Greetings,
I'm evaluating Cassandra, like others. I've scrubbed through the mail
digest and blog posts and whatnot, and I've seen my question asked but
I'm not clear on the answers.
I'm doing what others have done: using 3 servers and doing a few test
inserts to understand the data and consistency model.
Question 1:
the bootstrap parameter: what does it do, exactly?
It seems the right thing to do, just playing around, is to start the
first node with no bootstrap, and the other two with bootstrap.

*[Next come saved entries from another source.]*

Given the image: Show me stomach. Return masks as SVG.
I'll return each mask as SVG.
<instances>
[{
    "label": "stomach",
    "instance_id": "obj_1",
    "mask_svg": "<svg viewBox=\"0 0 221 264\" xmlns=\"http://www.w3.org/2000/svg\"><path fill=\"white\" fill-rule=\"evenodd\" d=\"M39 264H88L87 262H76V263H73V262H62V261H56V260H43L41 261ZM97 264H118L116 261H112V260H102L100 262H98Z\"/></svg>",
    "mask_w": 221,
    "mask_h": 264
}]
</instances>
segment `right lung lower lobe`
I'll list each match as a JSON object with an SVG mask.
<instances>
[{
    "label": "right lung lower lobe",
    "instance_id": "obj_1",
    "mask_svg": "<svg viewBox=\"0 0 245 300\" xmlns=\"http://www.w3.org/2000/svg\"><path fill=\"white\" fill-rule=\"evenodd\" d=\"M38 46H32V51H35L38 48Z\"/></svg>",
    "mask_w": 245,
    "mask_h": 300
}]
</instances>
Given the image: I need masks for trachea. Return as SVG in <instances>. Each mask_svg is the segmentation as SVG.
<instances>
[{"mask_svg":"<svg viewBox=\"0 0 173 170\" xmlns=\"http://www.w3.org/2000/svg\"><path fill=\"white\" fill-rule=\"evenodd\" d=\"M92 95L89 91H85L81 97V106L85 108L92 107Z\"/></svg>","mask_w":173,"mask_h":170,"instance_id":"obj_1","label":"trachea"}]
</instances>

But I don't know the hows or whys.
Question 2:
"how eventual is eventual?"
Imagine the following case:
Defaults from storage-conf.xml + replication count 2 (and the IP
addresses required, etc)
Up server A (no -b)
Insert a few values, read, all is good (using _cli)
Up server B, C (with -b)
read values from A, B, or C - all is good, appears to be reading
from A
wait a few minutes - servers appear quiescent.
Down server A
read values from B - values are not available (NPE exception on
server & _cli interface)
So I read that Cassandra doesn't optimistically replicate, so I
understand in theory that the data inserted to A shouldn't replicate.

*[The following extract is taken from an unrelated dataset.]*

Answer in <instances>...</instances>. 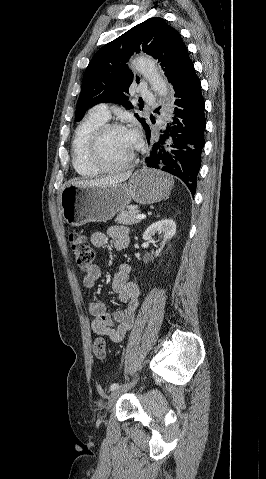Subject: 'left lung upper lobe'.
<instances>
[{"instance_id":"5c2ea615","label":"left lung upper lobe","mask_w":266,"mask_h":479,"mask_svg":"<svg viewBox=\"0 0 266 479\" xmlns=\"http://www.w3.org/2000/svg\"><path fill=\"white\" fill-rule=\"evenodd\" d=\"M143 51L161 63L168 81L173 84L186 65L191 62L180 34L160 17L150 18L103 46L90 61L83 77L82 90L76 107V121L86 110L99 102H128L130 85L138 77L127 68L126 62L136 52ZM144 128L145 119L135 114Z\"/></svg>"}]
</instances>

I believe if I used the proper thrift inteface and asked for replication
count 2, the transaction would have failed.
Yet, I expect that if I asked for replication count 2, I should get it.
At some point. Eventually. The data has been inserted.
I expect the cluster to work toward replication count 2 regardless of
the current state of the cluster --- is there a way to achieve this
behavior?
Question 3:
"balancing"
This question is similar to question 2, from a different way.
I have three nodes which I brought up at the dawn of time.
They've taken a lot of inserts, and have 1T each.
Let's say the load now is mostly reads, as the data has already
been inserted
I bring up a fourth node.
Clients (aka app servers) are pointing at the first 3 nodes. I
have to reconfigure those servers to start using the 4th server, right?
New writes may take advantage of the 4th server, but no data will
automatically move?
Which would mean that the servers would be out of balance,
perhaps for a long time, perhaps forever?
Thanks for the hints - I'm clearly not "getting" Cassandra yet and don't
want to foolishly misrepresent it.
Thanks,
-brianb